### Problem details
Copy each entry below verbatim. Skip the pictures.

[Collected data]
----------------------------------------
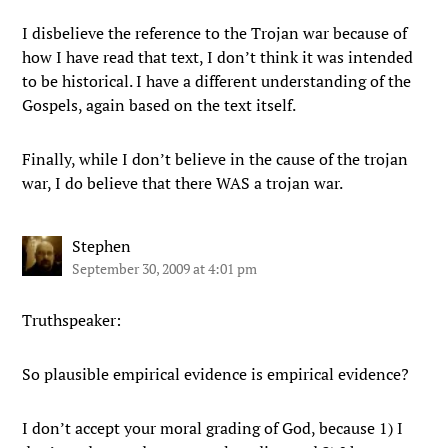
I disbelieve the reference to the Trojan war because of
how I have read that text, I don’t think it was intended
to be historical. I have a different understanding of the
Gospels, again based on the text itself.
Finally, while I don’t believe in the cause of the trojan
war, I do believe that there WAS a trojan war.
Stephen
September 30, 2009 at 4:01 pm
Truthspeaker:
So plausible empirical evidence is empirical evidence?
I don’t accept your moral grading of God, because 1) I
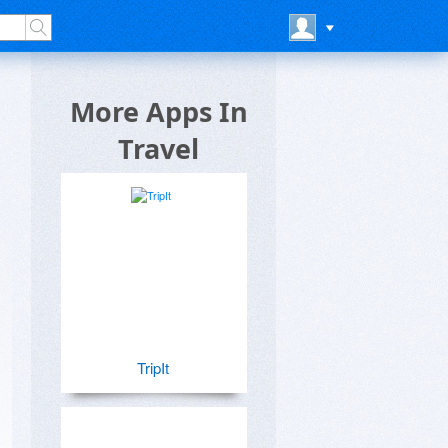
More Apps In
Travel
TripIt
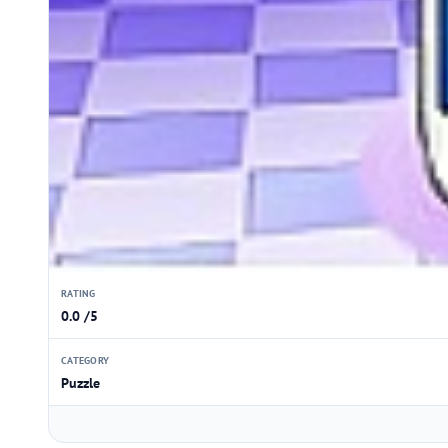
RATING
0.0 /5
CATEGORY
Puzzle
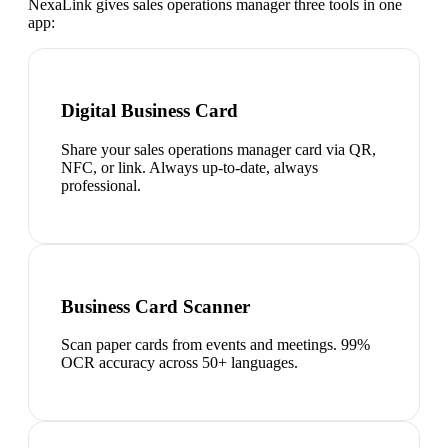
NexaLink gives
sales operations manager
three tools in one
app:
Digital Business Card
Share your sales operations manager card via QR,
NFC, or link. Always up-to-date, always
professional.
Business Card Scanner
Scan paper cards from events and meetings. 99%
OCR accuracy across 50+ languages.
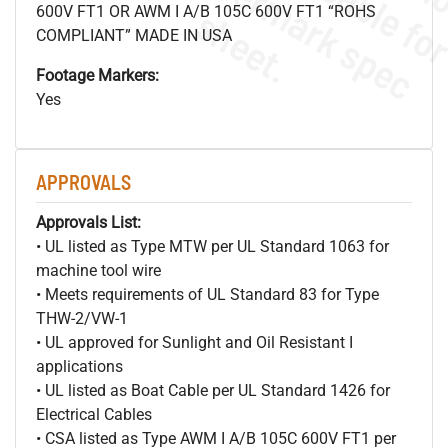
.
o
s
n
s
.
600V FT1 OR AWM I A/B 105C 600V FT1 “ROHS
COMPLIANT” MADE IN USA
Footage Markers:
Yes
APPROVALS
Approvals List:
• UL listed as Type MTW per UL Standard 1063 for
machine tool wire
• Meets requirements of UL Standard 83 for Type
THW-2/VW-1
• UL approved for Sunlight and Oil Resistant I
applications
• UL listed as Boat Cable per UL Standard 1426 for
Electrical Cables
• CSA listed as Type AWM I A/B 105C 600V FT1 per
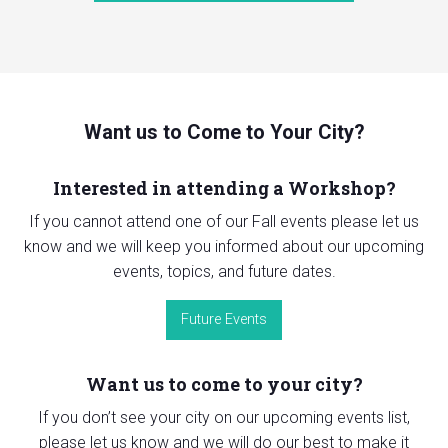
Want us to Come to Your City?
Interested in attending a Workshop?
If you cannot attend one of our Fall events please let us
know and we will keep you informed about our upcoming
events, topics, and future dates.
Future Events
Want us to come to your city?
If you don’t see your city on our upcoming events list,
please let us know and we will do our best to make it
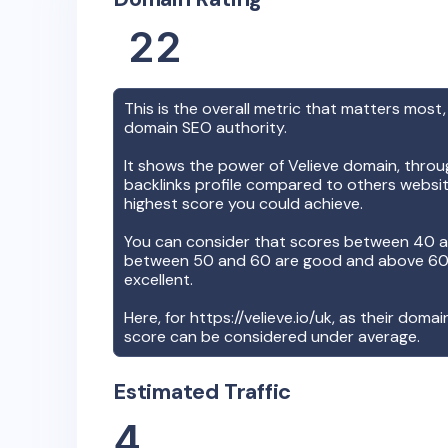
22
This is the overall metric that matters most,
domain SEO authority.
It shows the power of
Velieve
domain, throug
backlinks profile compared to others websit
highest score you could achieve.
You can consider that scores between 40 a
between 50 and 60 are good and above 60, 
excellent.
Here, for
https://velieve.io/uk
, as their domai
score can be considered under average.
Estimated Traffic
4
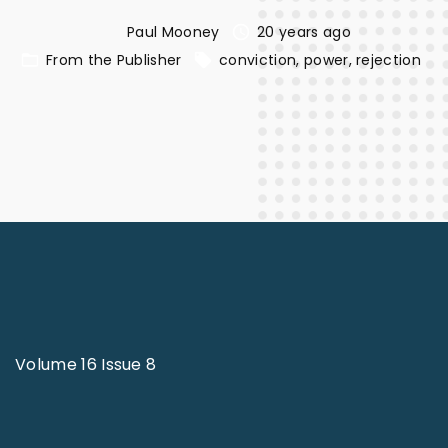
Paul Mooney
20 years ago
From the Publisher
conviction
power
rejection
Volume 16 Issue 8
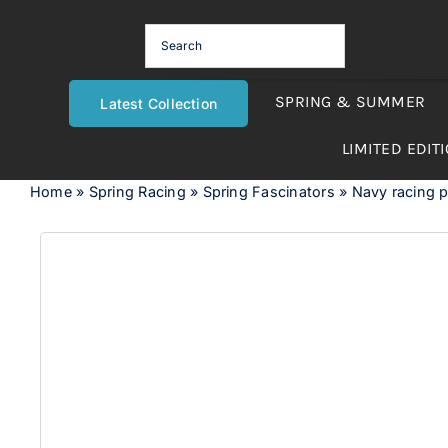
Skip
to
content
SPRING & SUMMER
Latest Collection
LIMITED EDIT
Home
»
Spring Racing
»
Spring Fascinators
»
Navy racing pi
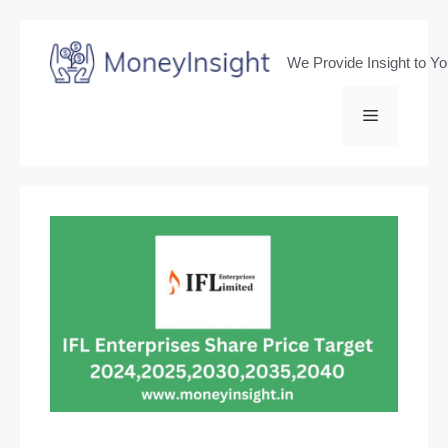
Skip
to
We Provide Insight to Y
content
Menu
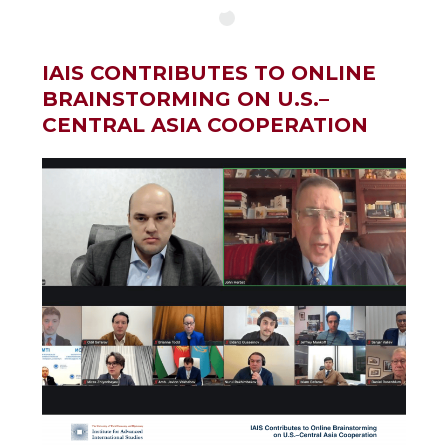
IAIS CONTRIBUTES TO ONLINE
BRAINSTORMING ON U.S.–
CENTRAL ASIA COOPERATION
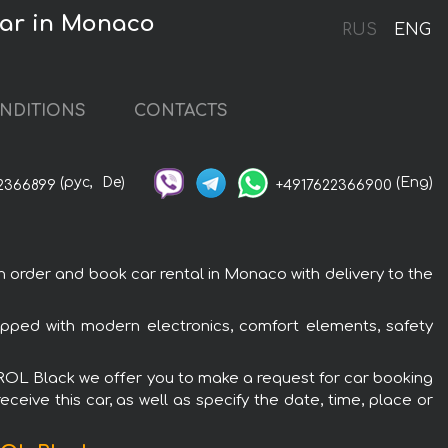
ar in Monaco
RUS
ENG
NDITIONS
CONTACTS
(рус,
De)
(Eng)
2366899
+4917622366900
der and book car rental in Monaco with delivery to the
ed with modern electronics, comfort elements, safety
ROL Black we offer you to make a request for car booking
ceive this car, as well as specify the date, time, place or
----------------------------------------
### Written solution
I disbelieve the reference to the Trojan war because of
how I have read that text, I don’t think it was intended
to be historical. I have a different understanding of the
Gospels, again based on the text itself.
Finally, while I don’t believe in the cause of the trojan
war, I do believe that there WAS a trojan war.
Stephen
September 30, 2009 at 4:01 pm
Truthspeaker:
So plausible empirical evidence is empirical evidence?
I don’t accept your moral grading of God, because 1) I
More Apps In
Travel
TripIt
RATING
0.0 /5
CATEGORY
Puzzle
NexaLink gives
sales operations manager
three tools in one
app:
Digital Business Card
Share your sales operations manager card via QR,
NFC, or link. Always up-to-date, always
professional.
Business Card Scanner
Scan paper cards from events and meetings. 99%
OCR accuracy across 50+ languages.
.
o
s
n
s
.
600V FT1 OR AWM I A/B 105C 600V FT1 “ROHS
COMPLIANT” MADE IN USA
Footage Markers:
Yes
APPROVALS
Approvals List:
• UL listed as Type MTW per UL Standard 1063 for
machine tool wire
• Meets requirements of UL Standard 83 for Type
THW-2/VW-1
• UL approved for Sunlight and Oil Resistant I
applications
• UL listed as Boat Cable per UL Standard 1426 for
Electrical Cables
• CSA listed as Type AWM I A/B 105C 600V FT1 per
Want us to Come to Your City?
Interested in attending a Workshop?
If you cannot attend one of our Fall events please let us
know and we will keep you informed about our upcoming
events, topics, and future dates.
Future Events
Want us to come to your city?
If you don’t see your city on our upcoming events list,
please let us know and we will do our best to make it
22
This is the overall metric that matters most,
domain SEO authority.
It shows the power of
Velieve
domain, throug
backlinks profile compared to others websit
highest score you could achieve.
You can consider that scores between 40 a
between 50 and 60 are good and above 60, 
excellent.
Here, for
https://velieve.io/uk
, as their domai
score can be considered under average.
Estimated Traffic
4
Paul Mooney
20 years ago
From the Publisher
conviction
power
rejection
Volume 16 Issue 8
Skip
to
content
SPRING & SUMMER
Latest Collection
LIMITED EDIT
Home
»
Spring Racing
»
Spring Fascinators
»
Navy racing pi
Skip
to
We Provide Insight to Y
content
Menu
IAIS CONTRIBUTES TO ONLINE
BRAINSTORMING ON U.S.–
CENTRAL ASIA COOPERATION
ar in Monaco
RUS
ENG
NDITIONS
CONTACTS
(рус,
De)
(Eng)
2366899
+4917622366900
der and book car rental in Monaco with delivery to the
ed with modern electronics, comfort elements, safety
ROL Black we offer you to make a request for car booking
ceive this car, as well as specify the date, time, place or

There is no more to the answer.